Records shown:
=-=-=-=-=
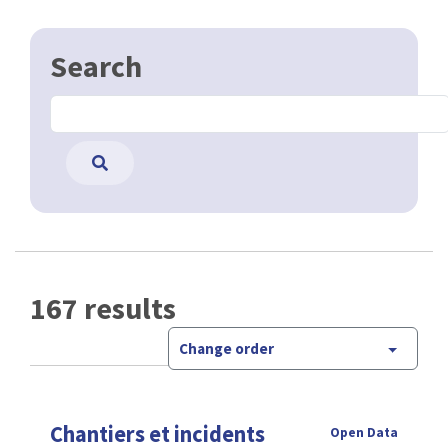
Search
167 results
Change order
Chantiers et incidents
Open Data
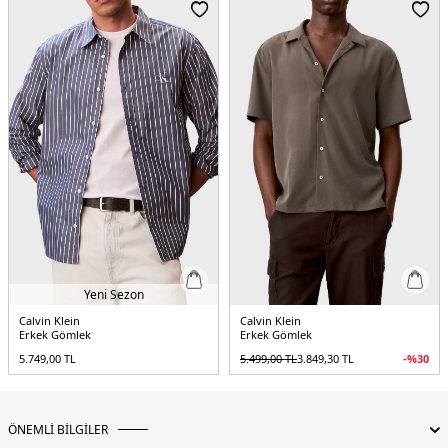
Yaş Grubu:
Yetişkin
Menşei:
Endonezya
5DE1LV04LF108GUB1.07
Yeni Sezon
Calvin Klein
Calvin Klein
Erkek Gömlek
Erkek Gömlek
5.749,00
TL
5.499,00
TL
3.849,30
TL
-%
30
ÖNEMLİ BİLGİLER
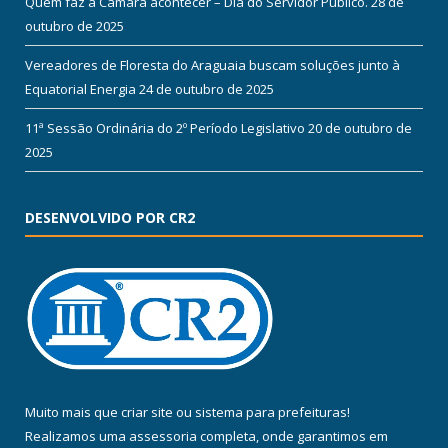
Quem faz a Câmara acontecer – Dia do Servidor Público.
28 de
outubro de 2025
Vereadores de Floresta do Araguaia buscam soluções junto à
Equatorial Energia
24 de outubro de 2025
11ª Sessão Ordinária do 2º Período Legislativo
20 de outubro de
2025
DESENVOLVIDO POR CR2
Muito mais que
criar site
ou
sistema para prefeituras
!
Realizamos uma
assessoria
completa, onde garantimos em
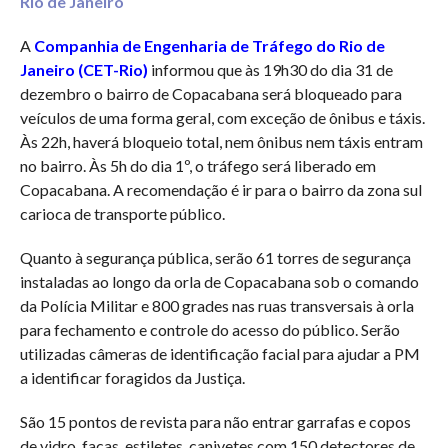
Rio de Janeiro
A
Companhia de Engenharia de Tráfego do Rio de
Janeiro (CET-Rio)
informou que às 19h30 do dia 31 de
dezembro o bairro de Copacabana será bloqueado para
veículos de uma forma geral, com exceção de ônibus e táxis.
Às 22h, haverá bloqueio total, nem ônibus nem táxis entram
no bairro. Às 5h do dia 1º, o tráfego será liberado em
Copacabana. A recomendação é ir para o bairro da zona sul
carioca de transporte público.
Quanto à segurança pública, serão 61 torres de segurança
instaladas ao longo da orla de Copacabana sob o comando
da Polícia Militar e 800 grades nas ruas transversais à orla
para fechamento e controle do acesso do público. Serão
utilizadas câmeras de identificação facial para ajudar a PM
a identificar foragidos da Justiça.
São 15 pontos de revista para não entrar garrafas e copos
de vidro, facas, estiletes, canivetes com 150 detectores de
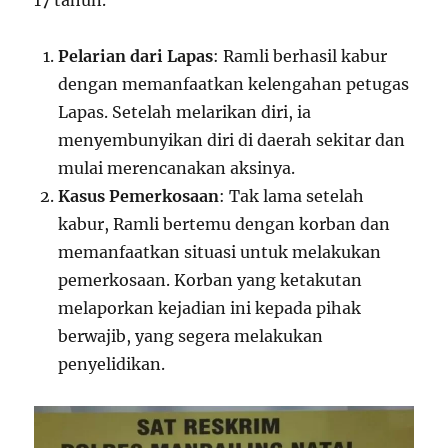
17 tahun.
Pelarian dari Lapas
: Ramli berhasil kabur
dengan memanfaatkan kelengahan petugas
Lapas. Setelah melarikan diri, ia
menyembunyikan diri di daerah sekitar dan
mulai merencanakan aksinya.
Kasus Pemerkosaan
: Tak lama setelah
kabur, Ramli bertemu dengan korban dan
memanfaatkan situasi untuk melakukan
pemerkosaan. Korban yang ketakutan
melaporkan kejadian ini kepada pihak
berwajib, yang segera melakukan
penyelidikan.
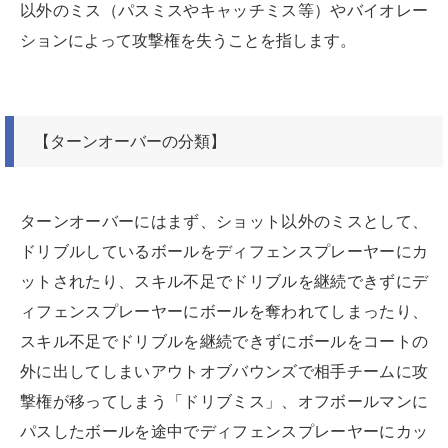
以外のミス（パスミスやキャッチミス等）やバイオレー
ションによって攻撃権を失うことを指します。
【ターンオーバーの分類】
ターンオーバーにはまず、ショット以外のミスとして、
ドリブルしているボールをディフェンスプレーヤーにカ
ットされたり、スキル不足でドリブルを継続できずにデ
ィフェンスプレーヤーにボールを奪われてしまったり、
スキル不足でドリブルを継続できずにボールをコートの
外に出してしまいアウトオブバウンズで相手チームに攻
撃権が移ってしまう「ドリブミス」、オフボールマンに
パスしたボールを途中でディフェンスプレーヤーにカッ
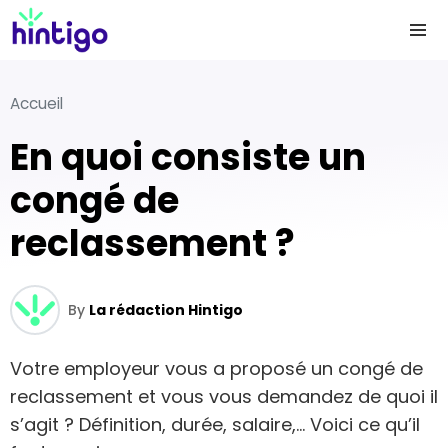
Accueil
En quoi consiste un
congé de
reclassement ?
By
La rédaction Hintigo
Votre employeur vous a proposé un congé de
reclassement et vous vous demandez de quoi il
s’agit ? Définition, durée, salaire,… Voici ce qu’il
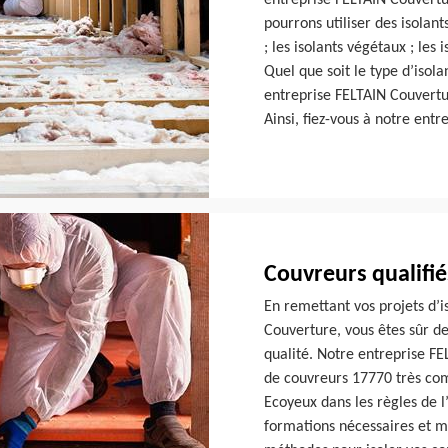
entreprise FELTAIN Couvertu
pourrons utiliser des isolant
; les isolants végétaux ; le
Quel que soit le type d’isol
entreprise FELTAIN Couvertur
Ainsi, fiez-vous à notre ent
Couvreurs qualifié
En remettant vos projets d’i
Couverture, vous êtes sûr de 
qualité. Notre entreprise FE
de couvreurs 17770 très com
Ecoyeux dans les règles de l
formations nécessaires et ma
=-=-=-=-=
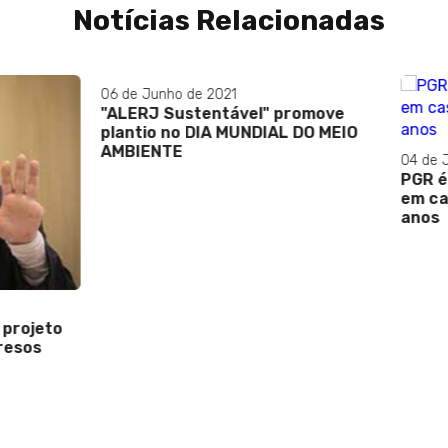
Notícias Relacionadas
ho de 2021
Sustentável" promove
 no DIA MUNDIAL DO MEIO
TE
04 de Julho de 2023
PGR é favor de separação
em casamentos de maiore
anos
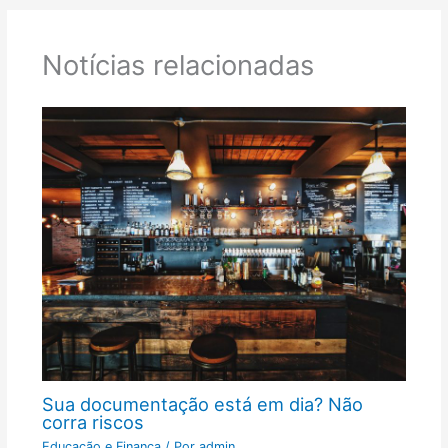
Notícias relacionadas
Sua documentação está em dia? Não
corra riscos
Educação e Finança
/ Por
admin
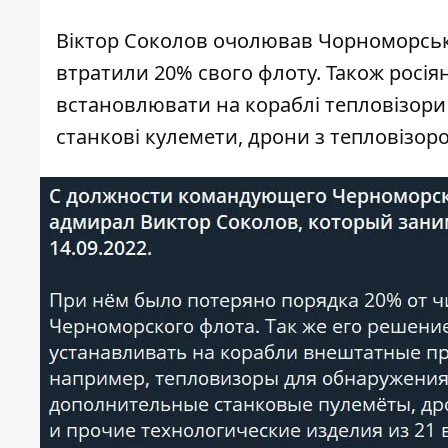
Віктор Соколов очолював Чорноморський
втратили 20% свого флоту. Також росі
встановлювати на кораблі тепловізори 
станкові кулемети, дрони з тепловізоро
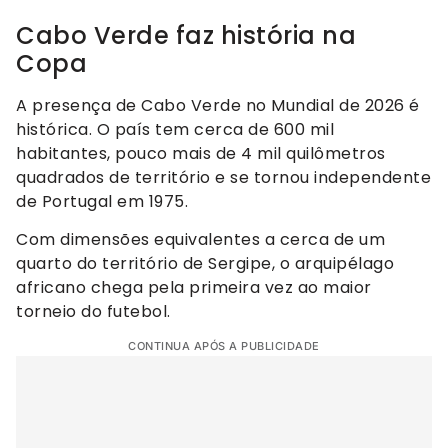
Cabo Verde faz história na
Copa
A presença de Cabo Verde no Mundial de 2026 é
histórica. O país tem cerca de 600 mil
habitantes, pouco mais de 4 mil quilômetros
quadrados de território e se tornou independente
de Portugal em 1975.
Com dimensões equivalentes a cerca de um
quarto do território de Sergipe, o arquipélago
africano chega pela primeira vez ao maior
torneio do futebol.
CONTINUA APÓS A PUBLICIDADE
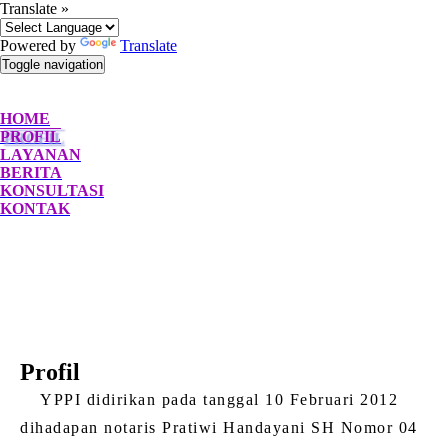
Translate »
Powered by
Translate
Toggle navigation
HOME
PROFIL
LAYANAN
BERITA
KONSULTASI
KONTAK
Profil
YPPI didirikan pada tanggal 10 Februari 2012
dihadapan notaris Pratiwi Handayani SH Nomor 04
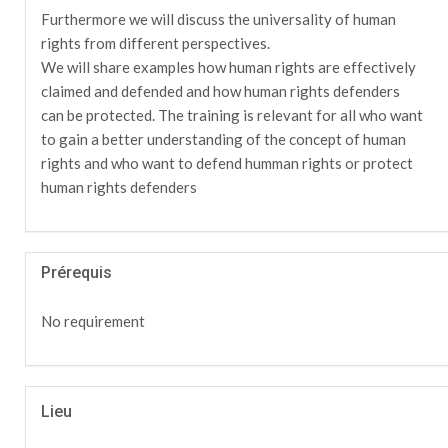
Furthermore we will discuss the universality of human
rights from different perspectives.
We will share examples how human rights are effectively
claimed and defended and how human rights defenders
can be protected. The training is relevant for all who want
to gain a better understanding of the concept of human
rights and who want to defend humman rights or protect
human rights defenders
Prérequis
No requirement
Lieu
=-=-=-=-=
Action item: Copy every line from the entries that contains the word "Ramli".

Exercise output:
: Ramli berhasil kabur
kabur, Ramli bertemu dengan korban dan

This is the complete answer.